En la vida de cada
uno de nosotros hay dos historias, la que protagonizamos puertas adentro y la
otra, la que atestiguamos o de la que participamos puertas afuera. La de
puertas adentro se escribe injustamente con minúsculas, aunque sea la raíz de
nuestras alegrías y dolores, y la de puertas afuera se escribe con mayúsculas,
aunque a veces sea tan mezquina como injusta.
¿Cómo representarlas
para que la pequeña esté a la misma altura de la grande? Alfonso Cuarón propone
una respuesta: filmarla con grandes planos generales. Darle a la supuesta
pequeñez la amplitud de la épica. Y no es una mala respuesta, todo lo
contrario.
Roma es
el nombre de un barrio mexicano y cuenta un año en la vida de dos mujeres,
sirvienta y patrona. Y para una completa justicia poética, se cuenta la vida de
la patrona desde la perspectiva de la sirvienta.
Cleo (Yalitza
Aparicio) es una sirvienta cama adentro que goza (más que padece como suele ser
la costumbre) de la promiscuidad de la servidumbre y se hace querer de puro
noble, buena y generosa. Y la vemos trajinar de aquí para allá con la alegría
de quien puede, en vez de con la condena de quien no tiene más remedio.
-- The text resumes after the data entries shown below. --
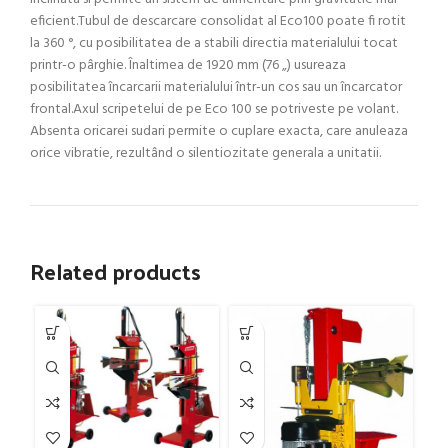
eficient.Tubul de descarcare consolidat al Eco100 poate fi rotit
la 360 °, cu posibilitatea de a stabili directia materialului tocat
printr-o pârghie. Înaltimea de 1920 mm (76 „) usureaza
posibilitatea încarcarii materialului într-un cos sau un încarcator
frontal.Axul scripetelui de pe Eco 100 se potriveste pe volant.
Absenta oricarei sudari permite o cuplare exacta, care anuleaza
orice vibratie, rezultând o silentiozitate generala a unitatii.
Related products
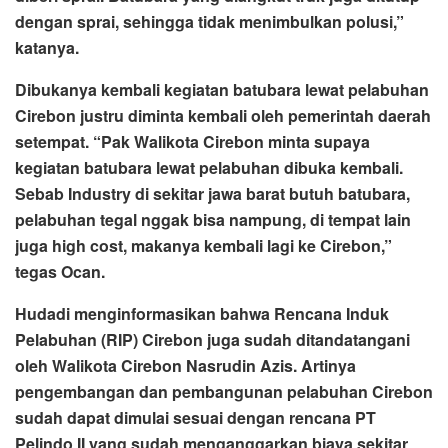
dengan sprai, sehingga tidak menimbulkan polusi,”
katanya.
Dibukanya kembali kegiatan batubara lewat pelabuhan
Cirebon justru diminta kembali oleh pemerintah daerah
setempat. “Pak Walikota Cirebon minta supaya
kegiatan batubara lewat pelabuhan dibuka kembali.
Sebab Industry di sekitar jawa barat butuh batubara,
pelabuhan tegal nggak bisa nampung, di tempat lain
juga high cost, makanya kembali lagi ke Cirebon,”
tegas Ocan.
Hudadi menginformasikan bahwa Rencana Induk
Pelabuhan (RIP) Cirebon juga sudah ditandatangani
oleh Walikota Cirebon Nasrudin Azis. Artinya
pengembangan dan pembangunan pelabuhan Cirebon
sudah dapat dimulai sesuai dengan rencana PT
Pelindo II yang sudah menganggarkan biaya sekitar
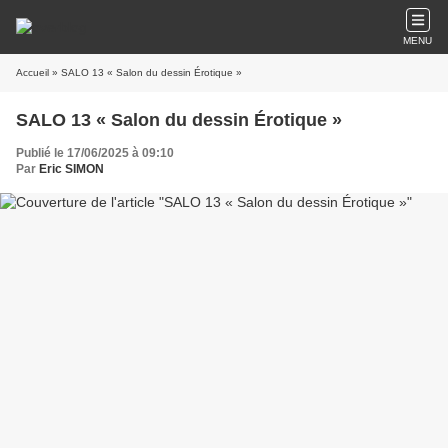
MENU
Accueil
» SALO 13 « Salon du dessin Érotique »
SALO 13 « Salon du dessin Érotique »
Publié le 17/06/2025 à 09:10
Par
Eric SIMON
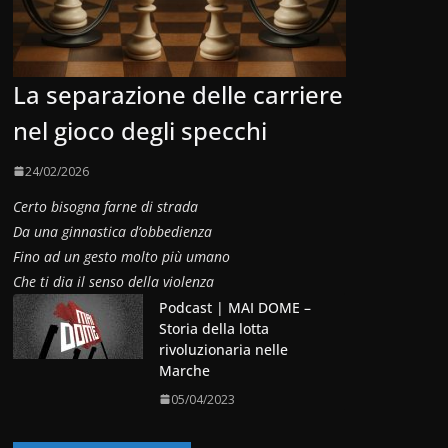
La separazione delle carriere
nel gioco degli specchi
24/02/2026
Certo bisogna farne di strada
Da una ginnastica d’obbedienza
Fino ad un gesto molto più umano
Che ti dia il senso della violenza
Podcast | MAI DOME –
Storia della lotta
rivoluzionaria nelle
Marche
05/04/2023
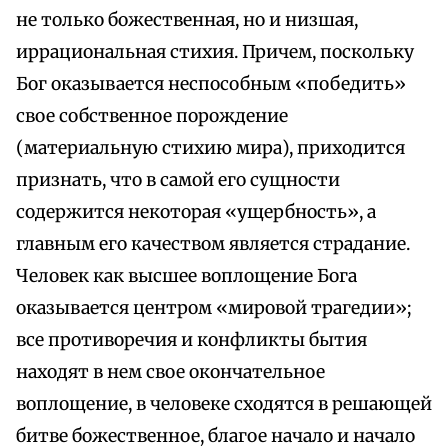
не только божественная, но и низшая,
иррациональная стихия. Причем, поскольку
Бог оказывается неспособным «победить»
свое собственное порождение
(материальную стихию мира), приходится
признать, что в самой его сущности
содержится некоторая «ущербность», а
главным его качеством является страдание.
Человек как высшее воплощение Бога
оказывается центром «мировой трагедии»;
все противоречия и конфликты бытия
находят в нем свое окончательное
воплощение, в человеке сходятся в решающей
битве божественное, благое начало и начало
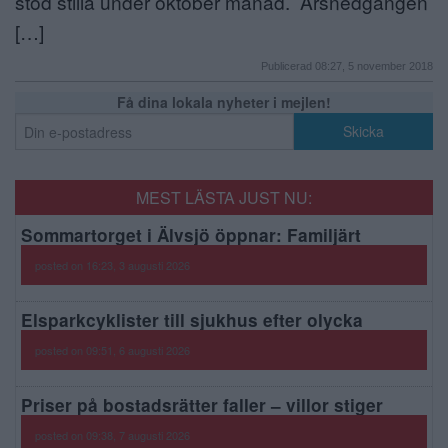
stod stilla under oktober månad. Årsnedgången
[…]
Publicerad 08:27, 5 november 2018
Få dina lokala nyheter i mejlen!
MEST LÄSTA JUST NU:
Sommartorget i Älvsjö öppnar: Familjärt
posted on 16:23, 3 augusti 2026
Elsparkcyklister till sjukhus efter olycka
posted on 09:51, 6 augusti 2026
Priser på bostadsrätter faller – villor stiger
posted on 09:38, 7 augusti 2026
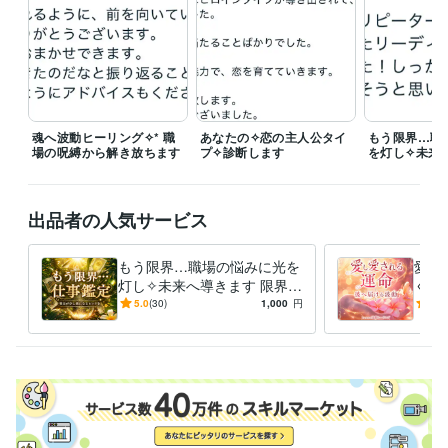
深夜帯にいただいたご相談は、

翌日以降に順次ご返信いたします☾･。
経験職種
マーケティング / 商品企画・開発
経験年数 : 3年
事務・ビジネスサポート / 事務（一般事務）
経験年数 : 13年
ライフスタイル・その他 / 占い師
経験年数 : 15年
魂へ波動ヒーリング✧* 職
あなたの✧恋の主人公タイ
もう限界…職
場の呪縛から解き放ちます
プ✧診断します
を灯し✧未来
受賞歴
ココナラ プラチナランク
出品者の人気サービス
ビジネス・クリエイティブツール
WordPress:0年
Excel:15年
Google サイト:1年
Google スプレッドシート:3年
もう限界…職場の悩みに光を
PowerPoint:2年
Word:10年
Shopify:2年
愛し
灯し✧未来へ導きます 限界の
く波
freee:1年
弥生会計:3年
ChatGPT:0年
Midjourney:0年
不安を希望に変え未来を選べ
を％
Adobe Photoshop:0年
5.0
(30)
CapCut:0年
iMovie:0年
1,000
Canva:2年
円
5.0
るタロット鑑定･:*
され度
AutoCAD:2年
得意分野
占い
ご縁の継ぎ手⋆魂をつなぐ占い
占い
Le tocó
una buena familia y lo agradece.
Su señora, Sofía
(Marina de Tavira) no tiene un buen año y si se permite algún grito o alguna
injusticia, se debe a que ya no se aguanta más que por maldad.
Y hay, claro, un
señor, Antonio (Fernando Grediaga), la madre de la señora, Teresa (Verónica
García), cuatro chicos, uno de preescolar y tres de primaria (Marcos Graf,
Diego Cortina Autrey, Carlos Peralta y Daniela Demesa), otra cocinera/también
mucama, Adela (Nancy García García) y un perro, Borras.
Dicen que Cleo
recibió su nombre en referencia a Cléo de
5 a 7, esa vieja película de 1962 de Agnès Varda. No sé ni me interesa, siempre
me lleve fatal con esta señora.
El año de la acción
de Roma es 1970 y 1971, ya cuando el
blanco y negro casi había desaparecido. Hasta los grandes maestros ya lo habían
dejado atrás, algunos (Visconti, Fellini) más temprano que otros (Bergman,
Kurosawa), pero por entonces, inicios de los setenta, ya casi todos filmaban en
colores, adelanto técnico que el cine industrial abrazó con fervor ni bien
pudo. Pero para Cuarón (cincuentón largo, nació en el 61) y para todos los que
nos criamos con el cine clásico, el CINE, así con mayúsculas, es en blanco y
negro. Además para la fecha evocada, Cuarón tenía 10 años, de modo que es una
evocación de infancia, que debe tener mucho de autobiográfico, deduzco porque a
propósito quise saber lo menos posible de esta película, para que me gustara o
disgustara sin interferencia alguna.
Alfonso Cuarón, que
se dio a conocer internacionalmente con la bella y sensible La princesita (1995), y siguió
deslumbrando con Grandes esperanzas
(1998), Harry Potter y el prisionero de
Azkaban (2004), Hijos del hombre
(2006) y Gravedad (2013), es un mago
de la imagen que aquí no solo reverdece sus laureles sino que los cultiva en
nuevas cumbres.
Aunque no exige mucho
del espectador salvo dejarse ganar por la historia, es cine de autor. Bah, sí,
exige una cosa, adecuarnos al ritmo de su narración que no es el del apurado
cine actual. En ese sentido es magistral la apertura, el baldeo de un pedazo de
patio que puede parecer eterno, pero que en realidad nos está adaptando al
detalle con el que se narrarán los hechos. Esta escena y la del cierre me traen
a la memoria la ya legendaria Forrest
Gump, porque como en ese film de 1994 de Robert Zemeckis, las escenas de
apertura y de cierre hacen al sentido de lo que se quiere contar y me callo,
porque si revelara algo más sería imperdonable.
Roma
tiene más nominaciones para la temporada de premios que propiedades el aloe
vera. Y si bien se disfrutaría a lo grande en la sala de un cine, gracias a su
productora, Netflix, puede verse en dicha plataforma.
Cuando se esté con
ánimo de descubrir una obra de arte imperecedera, no debe perdérsela. Es bella
y emocionante, combinación si no perfecta, casi.